**Description of the task**
Copy all the lines of the data that include the word "João".

**Data extract**
○ ○ ○ ○ ○ ○ ○

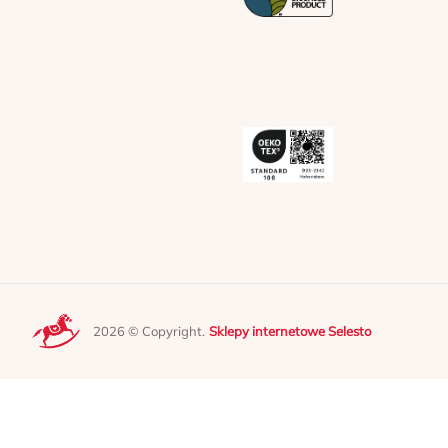
2026 © Copyright.
Sklepy internetowe Selesto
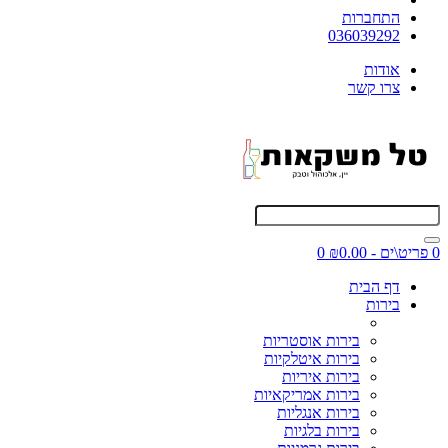
התחברות
036039292
אודות
צרו קשר
0 פריט\ים - ₪0.00
0
דף הבית
בירות
בירות אוסטריות
בירות איטלקיות
בירות איריות
בירות אמריקאיות
בירות אנגליות
בירות בלגיות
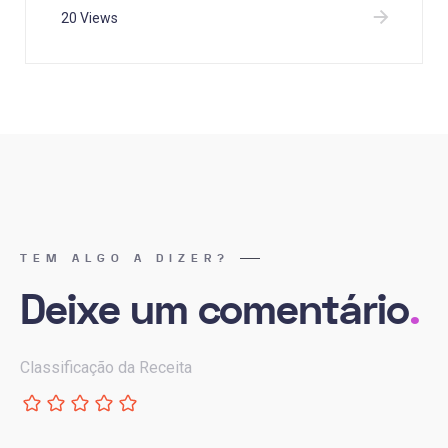
20 Views
TEM ALGO A DIZER?
Deixe um comentário
.
Classificação da Receita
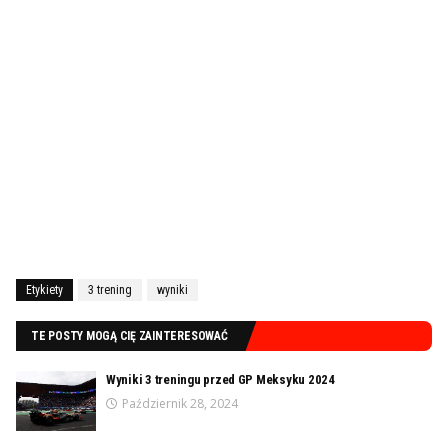
Etykiety
3 trening
wyniki
TE POSTY MOGĄ CIĘ ZAINTERESOWAĆ
Wyniki 3 treningu przed GP Meksyku 2024
Październik 28, 2024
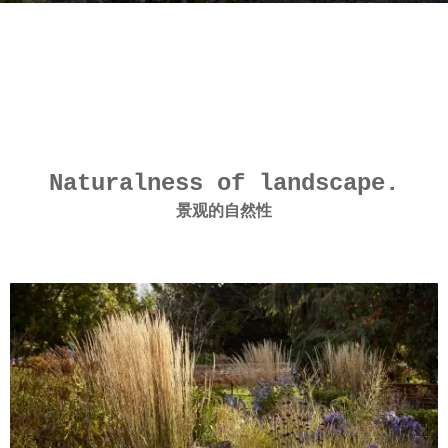
r
b
a
y
g
V
o
i
1
a
y
.
e
Naturalness of landscape.
a
景观的自然性
r
a
g
o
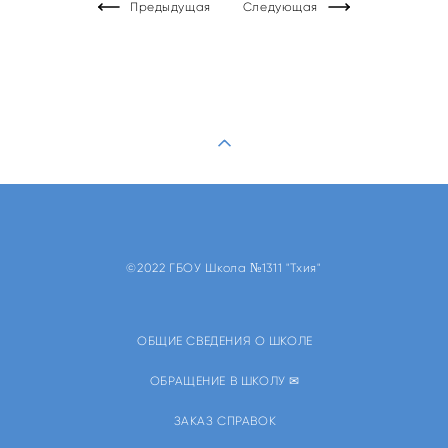
Предыдущая
Следующая
©2022 ГБОУ Школа №1311 "Тхия"
ОБЩИЕ СВЕДЕНИЯ О ШКОЛЕ
ОБРАЩЕНИЕ В ШКОЛУ ✉
ЗАКАЗ СПРАВОК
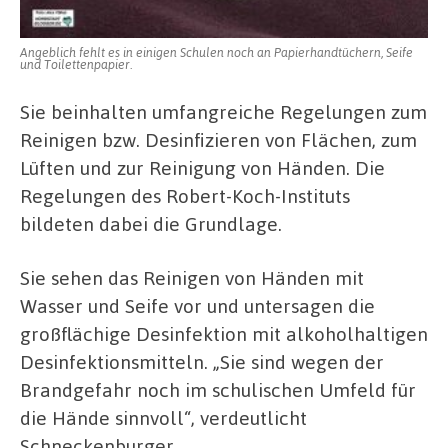
Angeblich fehlt es in einigen Schulen noch an Papierhandtüchern, Seife
und Toilettenpapier.
Sie beinhalten umfangreiche Regelungen zum
Reinigen bzw. Desinfizieren von Flächen, zum
Lüften und zur Reinigung von Händen. Die
Regelungen des Robert-Koch-Instituts
bildeten dabei die Grundlage.
Sie sehen das Reinigen von Händen mit
Wasser und Seife vor und untersagen die
großflächige Desinfektion mit alkoholhaltigen
Desinfektionsmitteln. „Sie sind wegen der
Brandgefahr noch im schulischen Umfeld für
die Hände sinnvoll“, verdeutlicht
Schneckenburger.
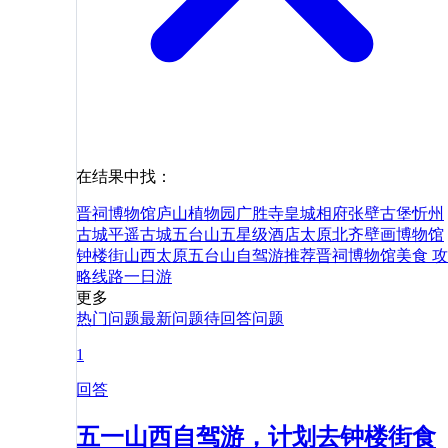
在结果中找：
晋祠博物馆
庐山植物园
广胜寺
皇城相府
张壁古堡
忻州
古城
平遥古城
五台山
五星级酒店
太原北齐壁画博物馆
钟楼街
山西
太原
五台山
自驾游
推荐
晋祠博物馆
美食
攻
略
线路
一日游
更多
热门问题
最新问题
待回答问题
1
回答
五一山西自驾游，计划去钟楼街食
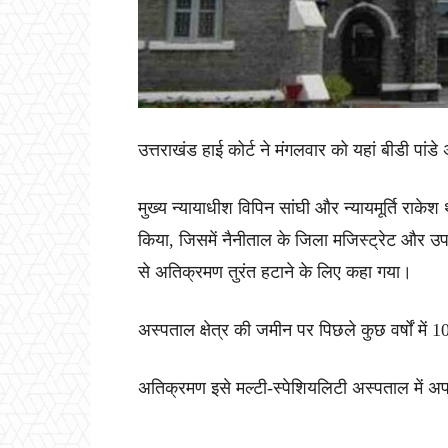
उत्तराखंड हाई कोर्ट ने मंगलवार को यहां बीडी प
मुख्य न्यायाधीश विपिन सांघी और न्यायमूर्ति र
किया, जिसमें नैनीताल के जिला मजिस्ट्रेट और उ
से अतिक्रमण तुरंत हटाने के लिए कहा गया।
अस्पताल क्षेत्र की जमीन पर पिछले कुछ वर्षों मे
अतिक्रमण इसे मल्टी-स्पेशियलिटी अस्पताल में अपग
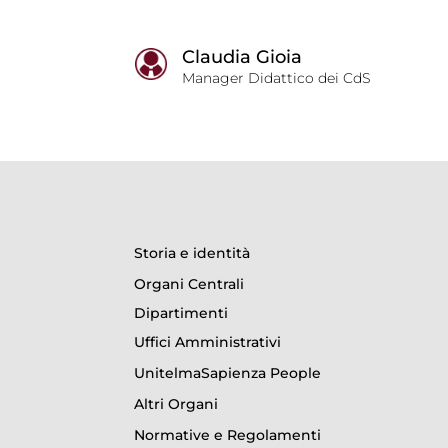
Claudia Gioia
Manager Didattico dei CdS
Storia e identità
Organi Centrali
Dipartimenti
Uffici Amministrativi
UnitelmaSapienza People
Altri Organi
Normative e Regolamenti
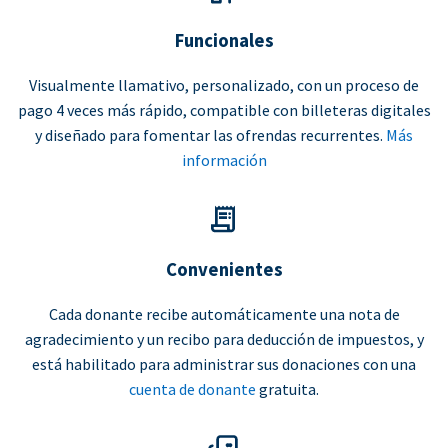
Funcionales
Visualmente llamativo, personalizado, con un proceso de
pago 4 veces más rápido, compatible con billeteras digitales
y diseñado para fomentar las ofrendas recurrentes.
Más
información
Convenientes
Cada donante recibe automáticamente una nota de
agradecimiento y un recibo para deducción de impuestos, y
está habilitado para administrar sus donaciones con una
cuenta de donante
gratuita.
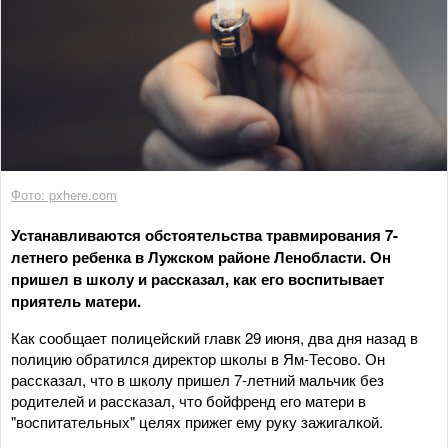
Фото: pxhere.com
Устанавливаются обстоятельства травмирования 7-
летнего ребенка в Лужском районе Ленобласти. Он
пришел в школу и рассказал, как его воспитывает
приятель матери.
Как сообщает полицейский главк 29 июня, два дня назад в
полицию обратился директор школы в Ям-Тесово. Он
рассказал, что в школу пришел 7-летний мальчик без
родителей и рассказал, что бойфренд его матери в
"воспитательных" целях прижег ему руку зажигалкой.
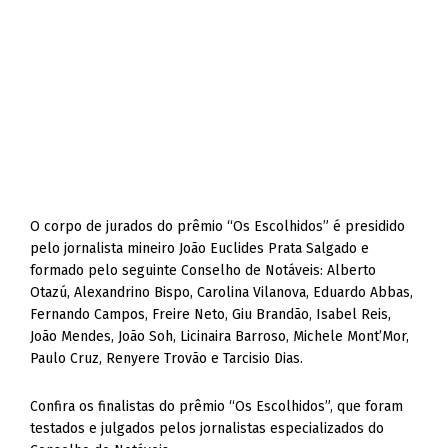
O corpo de jurados do prêmio “Os Escolhidos” é presidido
pelo jornalista mineiro João Euclides Prata Salgado e
formado pelo seguinte Conselho de Notáveis: Alberto
Otazú, Alexandrino Bispo, Carolina Vilanova, Eduardo Abbas,
Fernando Campos, Freire Neto, Giu Brandão, Isabel Reis,
João Mendes, João Soh, Licinaira Barroso, Michele Mont’Mor,
Paulo Cruz, Renyere Trovão e Tarcisio Dias.
Confira os finalistas do prêmio “Os Escolhidos”, que foram
testados e julgados pelos jornalistas especializados do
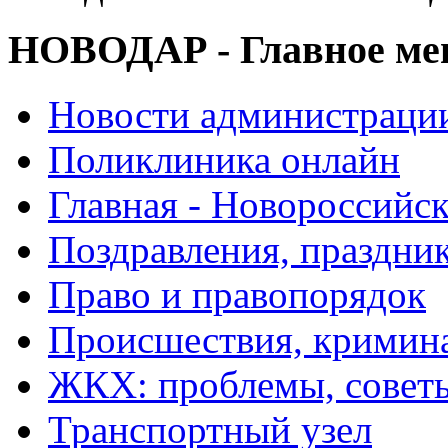
НОВОДАР - Главное м
Новости администраци
Поликлиника онлайн
Главная - Новороссийск
Поздравления, праздни
Право и правопорядок
Происшествия, кримин
ЖКХ: проблемы, совет
Транспортный узел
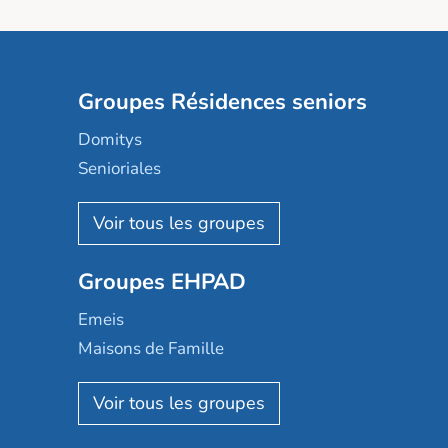
Groupes Résidences seniors
Domitys
Senioriales
Nohée
Les Résidentiels
Ovelia
Groupes EHPAD
Mobicap
Domusvi
Emeis
Happy Senior
Maisons de Famille
Espace et vie
Korian
Aquarelia
Emera
Nexity edenea
Colisée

○ ○ ○ ○ ○ ○ ○

**The answer**
pelo jornalista mineiro João Euclides Prata Salgado e
João Mendes, João Soh, Licinaira Barroso, Michele Mont’Mor,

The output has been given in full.